I spoke with Holthouse about the new series, the dangers lurking around what’s known as Northern California’s Emerald Triangle, the aftermath of “Stalking the Bogeyman,” neo-nazis, his career as both a journalist and filmmaker, and, yes, Bigfoot.

—Jim Knipfel

THE BELIEVER: In the fall of 1993, you were twenty-two,  twenty-three years old and a cub reporter for The Anchorage Daily News.

DAVID HOLTHOUSE: That’s right.

BLVR: So how did you find yourself on a cannabis farm in Mendocino County?

DH: At the time I was reporting a story for The Anchorage Daily News about street gangs in Anchorage, and I’d sort of run afoul of one of them—the Tiny Raskal Gang, a Southeast Asian street gang. But I had some good sources at the Anchorage Police Department, and they said “You know, you might want to lay low for a little bit, and/or get out of town.”

I had a buddy, a good friend from college, who was working on a dope farm. I didn’t know where at the time, I just knew it was up in Northern California. He’d gotten a job there that summer and he said, “Hey man, you should come and visit if you want to check out this scene. I might even be able to get you a little bit of work.” So when the drama came down with the TRGs—the Tiny Raskal Gang—I decided to take him up on his invitation.
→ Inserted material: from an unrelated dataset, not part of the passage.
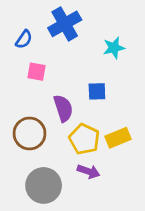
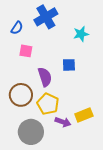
yellow rectangle: (118, 138) -> (84, 115), moved
yellow pentagon: (84, 139) -> (48, 104), moved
I flew up to Northern California and went and visited Santa Cruz, where I went to college, and then paid him a visit.

BLVR: What was the atmosphere like around there at the time?

DH: On the dope farm?

BLVR: Yeah.

DH: It was not what I expected. That whole scene was not what I expected.

BLVR: I know Operation Green Sweep was still going on at that point.

DH: Yeah. Paranoia was running deep, and my friend really had to vouch for me to get me up there. It was sketchy as hell, man. I don’t know how else to describe it. There’s this stereotype, I guess, of the scene up there, the Emerald Triangle, of being a bunch of hippies living in a dope-scented utopia. Living off the land and off the grid. That existed at the time, and exists now. But that’s not the world I was in, and that’s not the world this documentary series takes place in. This is a world of booby-traps and automatic weapons.

BLVR: So tell me about that night. How long had you been there when you got the visit?

DH: It was the second night I was there. This didn’t make it in the final cut of the show, but my buddy and I had taken a pretty epic psilocybin mushroom trip that day. We really took a heroic dose. This was going down in the cabin, and I was still coming down from the mushrooms, just to add to the surrealism. I know it was either a Sunday night or a Monday night, because the owner of the farm had a satellite dish and was able to pull in these raw satellite feeds. There was an NFL football game on, and he asked if we wanted to come up to the main house to watch football. I remember we were sitting there goofing on the fact that we could hear whatever the football announcers were saying in the booth during commercial breaks—instead of commercials we’d continue to get the raw satellite feed. We were eavesdropping on these guys, which struck us as hilarious.

BLVR: Right.

DH: At a certain point the owner of the farm got a phone call, and I could tell his demeanor switched at that point. About ten, fifteen minutes later, headlights were outside the cabin. Two guys tromped up to the front entrance. They were both rain-soaked, muddy, dirty—covered with mud up to their mid-chest level. I know now—I didn’t at the time but I know now—one of them was really out of his skull on crystal meth. I hadn’t been around crystal enough at that time to recognize the signs. I subsequently lived in Phoenix for five years and became very well acquainted with tweakers, but at that time I hadn’t really encountered it, so I didn’t really know what was wrong with the guy. He was talking a mile a minute, and the owner of the farm had these guys over in the kitchen area. It was one big space, but he had them over in the kitchen. He was trying to keep the guy quiet, but the guy kept raising his voice whenever he got excited. We were able to hear snippets of what was going on. One of the snippets was, “Yes, they’re dead!” That gets your attention.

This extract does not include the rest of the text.